I've got a series of XY point pairs in MATLAB. These pairs describe points around a shape in an image; they're not a function, meaning that two or more y points may exist for each x value.
I can plot these points individually using something like
plot(B(:,1),B(:,2),'b+');
I can also use plot to connect the points:
plot(B(:,1),B(:,2),'r');
What I'm trying to retrieve are my own point values I can use to connect the points so that I can use them for further analysis. I don't want a fully connected graph and I need something data-based, not just the graphic that plot() produces. I'd love to just have plot() generate these points (as it seems to do behind the scenes), but I've tried using the linseries returned by plot() and it either doesn't work as I understand it or just doesn't give me what I want.
I'd think this was an interpolation problem, but the points don't comprise a function; they describe a shape. Essentially, all I need are the points that plot() seems to calculate; straight lines connecting a series of points. A curve would be a bonus and would save me grief downstream.

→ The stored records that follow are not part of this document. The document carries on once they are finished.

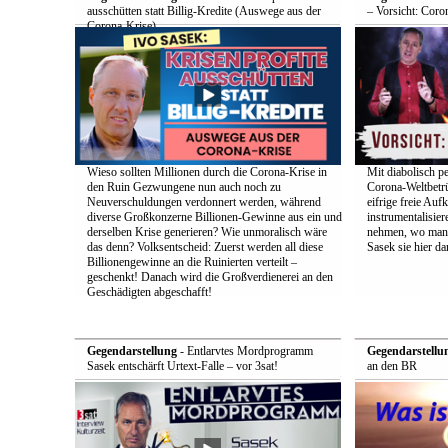
ausschütten statt Billig-Kredite (Auswege aus der
– Vorsicht: Coro
Corona-Krise)
Wieso sollten Millionen durch die Corona-Krise in
Mit diabolisch pe
den Ruin Gezwungene nun auch noch zu
Corona-Weltbetrü
Neuverschuldungen verdonnert werden, während
eifrige freie Auf
diverse Großkonzerne Billionen-Gewinne aus ein und
instrumentalisier
derselben Krise generieren? Wie unmoralisch wäre
nehmen, wo man d
das denn? Volksentscheid: Zuerst werden all diese
Sasek sie hier dar
Billionengewinne an die Ruinierten verteilt –
geschenkt! Danach wird die Großverdienerei an den
Geschädigten abgeschafft!
Gegendarstellung
- Entlarvtes Mordprogramm
Gegendarstellu
Sasek entschärft Urtext-Falle – vor 3sat!
an den BR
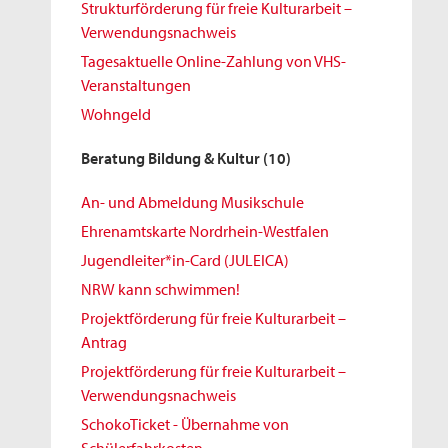
Strukturförderung für freie Kulturarbeit –
Verwendungsnachweis
Tagesaktuelle Online-Zahlung von VHS-
Veranstaltungen
Wohngeld
Beratung Bildung & Kultur
(10)
An- und Abmeldung Musikschule
Ehrenamtskarte Nordrhein-Westfalen
Jugendleiter*in-Card (JULEICA)
NRW kann schwimmen!
Projektförderung für freie Kulturarbeit –
Antrag
Projektförderung für freie Kulturarbeit –
Verwendungsnachweis
SchokoTicket - Übernahme von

How can I do this in MATLAB?
Thanks!
Edit: Yes, a picture would help :)
The blue points are the actual point values (x,y), plotted using the first plot() call above. The red outline is the result of calling plot() using the second approach above. I'm trying to get the point data of the red outline; in other words, the points connecting the blue points.
Adrien definitely has the right idea: define a parametric coordinate then perform linear interpolation on the x and y coordinates separately.

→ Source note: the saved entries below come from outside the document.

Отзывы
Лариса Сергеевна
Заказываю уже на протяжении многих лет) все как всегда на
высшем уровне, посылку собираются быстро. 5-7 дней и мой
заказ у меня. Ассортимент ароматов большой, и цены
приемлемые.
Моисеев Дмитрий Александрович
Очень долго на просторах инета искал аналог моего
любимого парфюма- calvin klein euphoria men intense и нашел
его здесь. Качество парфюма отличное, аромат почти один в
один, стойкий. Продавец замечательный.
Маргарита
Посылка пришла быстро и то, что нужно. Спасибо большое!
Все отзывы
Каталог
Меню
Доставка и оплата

One thing I'd like to add is another way to define your parametric coordinate so you can create evenly-spaced interpolation points around the entire shape in one pass. The first thing you want to do, if you haven't already, is make sure the last coordinate point reconnects to the first by replicating the first point and adding it to the end:
B = [B; B(1,:)];
Next, by computing the total distance between subsequent points then taking the cumulative sum, you can get a parametric coordinate that makes small steps for points close together and larger steps for points far apart:
distance = sqrt(sum(diff(B,1,1).^2,2)); %# Distance between subsequent points
s = [0; cumsum(distance)]; %# Parametric coordinate
Now, you can interpolate a new set of points that are evenly spaced around the edge along the straight lines joining your points using the function INTERP1Q:
sNew = linspace(0,s(end),100).'; %'# 100 evenly spaced points from 0 to s(end)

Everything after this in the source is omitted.